In this special issue, new concepts in development of temporomandibular joint OA, in vitro OA model, treatment strategies of disk degeneration, efficacy of stem cell therapy for OA, and mechanobiology of stem cells are reviewed, and research reports on stem cell therapy of bone marrow lesions and chondroprotective effects of stem cell secretomes are presented.
Animal models often used to study OA cannot fully mimic biology and anatomy of human articular cartilage or serve as patient-specific models of disease, which leads to clinically inconsistent therapeutics. Wu and Vunjak-Novakovic highlighted human-induced pluripotent stem cells as the advantageous cell source for developing in vitro OA models that could recapitulate physiological interactions with human cells and disease-initiating factors.
Regenerative cellular therapies have been increasingly popular for repair and regeneration of articular cartilage in OA knee joints. Although numerous systematic reviews (SRs) and meta-analyses (MAs) have been published to compare the efficacy and safety of stem cell therapy for treating knee OA, the methodological quality and risk of bias of those SRs/MAs have been poorly investigated. Liu et al. provided a rigorous evaluation on the methodological quality and risk of bias in SRs/MAs of stem cell therapy for knee OA.

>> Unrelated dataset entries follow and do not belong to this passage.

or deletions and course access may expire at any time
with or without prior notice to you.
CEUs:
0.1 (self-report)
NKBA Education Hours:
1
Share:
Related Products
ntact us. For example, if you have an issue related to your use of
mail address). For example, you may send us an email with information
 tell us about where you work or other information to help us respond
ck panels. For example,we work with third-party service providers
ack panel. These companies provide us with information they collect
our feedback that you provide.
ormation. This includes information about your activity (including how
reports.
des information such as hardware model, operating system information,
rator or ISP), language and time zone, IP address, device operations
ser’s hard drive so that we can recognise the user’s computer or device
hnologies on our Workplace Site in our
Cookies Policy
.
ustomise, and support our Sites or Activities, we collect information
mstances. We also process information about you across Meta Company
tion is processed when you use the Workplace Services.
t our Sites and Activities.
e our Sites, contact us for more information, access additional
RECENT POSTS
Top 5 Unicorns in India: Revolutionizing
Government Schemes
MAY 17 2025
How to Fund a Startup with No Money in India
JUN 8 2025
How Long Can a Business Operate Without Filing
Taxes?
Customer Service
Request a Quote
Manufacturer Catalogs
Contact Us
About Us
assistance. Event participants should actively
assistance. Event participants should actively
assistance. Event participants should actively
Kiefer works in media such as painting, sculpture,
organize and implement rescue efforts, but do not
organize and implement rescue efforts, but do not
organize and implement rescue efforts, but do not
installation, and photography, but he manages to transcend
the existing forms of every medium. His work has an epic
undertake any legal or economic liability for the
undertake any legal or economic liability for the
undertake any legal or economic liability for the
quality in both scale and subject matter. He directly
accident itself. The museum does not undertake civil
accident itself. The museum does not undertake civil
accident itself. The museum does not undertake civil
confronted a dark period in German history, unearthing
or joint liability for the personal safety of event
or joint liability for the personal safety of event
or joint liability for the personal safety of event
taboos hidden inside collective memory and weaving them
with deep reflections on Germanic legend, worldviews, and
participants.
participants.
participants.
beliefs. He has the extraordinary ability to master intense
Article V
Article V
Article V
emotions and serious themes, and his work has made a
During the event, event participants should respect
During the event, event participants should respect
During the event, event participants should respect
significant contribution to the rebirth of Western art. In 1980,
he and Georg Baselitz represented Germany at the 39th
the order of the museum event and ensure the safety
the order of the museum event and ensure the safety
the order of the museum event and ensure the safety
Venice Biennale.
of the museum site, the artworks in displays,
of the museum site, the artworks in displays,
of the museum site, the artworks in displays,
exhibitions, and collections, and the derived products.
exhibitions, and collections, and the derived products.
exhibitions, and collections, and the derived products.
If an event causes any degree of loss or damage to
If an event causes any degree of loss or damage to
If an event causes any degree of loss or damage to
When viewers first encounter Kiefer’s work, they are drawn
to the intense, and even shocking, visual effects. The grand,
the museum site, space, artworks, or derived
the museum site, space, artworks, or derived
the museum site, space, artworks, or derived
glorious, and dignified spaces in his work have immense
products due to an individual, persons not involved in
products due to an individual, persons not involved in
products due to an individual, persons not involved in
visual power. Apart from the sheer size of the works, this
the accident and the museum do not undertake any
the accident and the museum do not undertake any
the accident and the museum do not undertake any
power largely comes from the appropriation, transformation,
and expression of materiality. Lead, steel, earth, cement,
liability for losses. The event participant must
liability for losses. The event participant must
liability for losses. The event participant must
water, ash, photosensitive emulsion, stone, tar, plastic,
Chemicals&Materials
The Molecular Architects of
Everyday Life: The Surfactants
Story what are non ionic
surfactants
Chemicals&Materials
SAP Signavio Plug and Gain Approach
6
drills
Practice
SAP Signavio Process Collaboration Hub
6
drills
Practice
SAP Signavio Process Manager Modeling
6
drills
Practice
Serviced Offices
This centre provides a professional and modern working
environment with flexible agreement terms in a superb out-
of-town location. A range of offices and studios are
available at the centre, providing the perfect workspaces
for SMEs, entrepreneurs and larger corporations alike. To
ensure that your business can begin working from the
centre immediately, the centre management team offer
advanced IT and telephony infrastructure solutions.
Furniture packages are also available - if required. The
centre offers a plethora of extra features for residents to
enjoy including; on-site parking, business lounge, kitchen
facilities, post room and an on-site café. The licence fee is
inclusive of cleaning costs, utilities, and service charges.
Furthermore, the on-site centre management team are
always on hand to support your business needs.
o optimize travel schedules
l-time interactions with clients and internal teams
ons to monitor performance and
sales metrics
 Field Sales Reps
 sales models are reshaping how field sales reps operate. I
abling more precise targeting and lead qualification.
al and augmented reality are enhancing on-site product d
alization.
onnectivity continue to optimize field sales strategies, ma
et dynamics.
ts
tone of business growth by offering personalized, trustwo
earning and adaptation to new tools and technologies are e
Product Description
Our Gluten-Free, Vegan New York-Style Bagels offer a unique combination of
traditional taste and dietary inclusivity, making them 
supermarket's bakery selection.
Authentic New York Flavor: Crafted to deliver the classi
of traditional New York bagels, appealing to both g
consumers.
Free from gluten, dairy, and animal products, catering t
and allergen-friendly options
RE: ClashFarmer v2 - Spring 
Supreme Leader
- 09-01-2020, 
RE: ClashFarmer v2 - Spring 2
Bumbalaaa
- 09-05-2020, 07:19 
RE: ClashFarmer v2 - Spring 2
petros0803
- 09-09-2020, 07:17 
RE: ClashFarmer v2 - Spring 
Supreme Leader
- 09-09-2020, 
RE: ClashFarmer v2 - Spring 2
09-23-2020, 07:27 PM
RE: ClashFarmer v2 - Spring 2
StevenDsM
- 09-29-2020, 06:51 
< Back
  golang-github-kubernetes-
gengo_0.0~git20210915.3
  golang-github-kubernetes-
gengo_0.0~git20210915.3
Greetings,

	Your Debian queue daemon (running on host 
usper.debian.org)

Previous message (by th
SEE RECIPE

Mandibular condylar cartilage, a typical fibrocartilage, has become a research focus in recent years because of its unique pathophysiological responses during development of temporomandibular joint OA. However, the etiology, pathogenic processes, and regulatory mechanisms of this disease are still unclear. Xu et al. summarized the current research progress on the cell subsets of mandibular condylar cartilage from the perspective of development and degeneration of mandibular condylar cartilage.
Owing to high mechanical demand, articular cartilage or intervertebral disk is subjected to various forms of mechanical loading (eg, shear, tensile, and compressive loading, and hydrostatic and osmotic pressure) that could modulate cellular metabolism in the tissues. Volz et al. summarized the mechanobiological stimulation of stem cell chondrogenesis and methodological approaches utilized to date to promote chronogenesis of stem cells in vitro.
The subchondral bone underneath articular cartilage is responsible for cartilage nutrition and plays an essential role in the healing of chondral defects. Bone marrow lesions are focal pathological changes in the subchondral bone that correlate with OA. However, treatment options for subchondral bone are limited. Dallo et al. presented a new minimally invasive procedure for treating symptomatic bone marrow lesions using bone marrow aspirate.
Although stem cells offer considerable potential for repair and regeneration of degenerative cartilaginous tissues, the inflammatory conditions in degenerative joint diseases represent a major obstacle to successful tissue repair. Previous studies have demonstrated that pentosan polysulfate suppresses inflammatory responses and enhances chondrogenic differentiation of stem cells. The review by Smith et al. outlined the potential of pentosan polysulfate to improve the stem cells therapy of disk degeneration. Finally, the study of Beatty et al. demonstrated that milk fat globule-epidermal growth factor 8 is an effective anti-inflammatory agent contributing to the chondroprotective effects of periodontal ligament-derived stem cell secretome on acutely injured articular cartilage.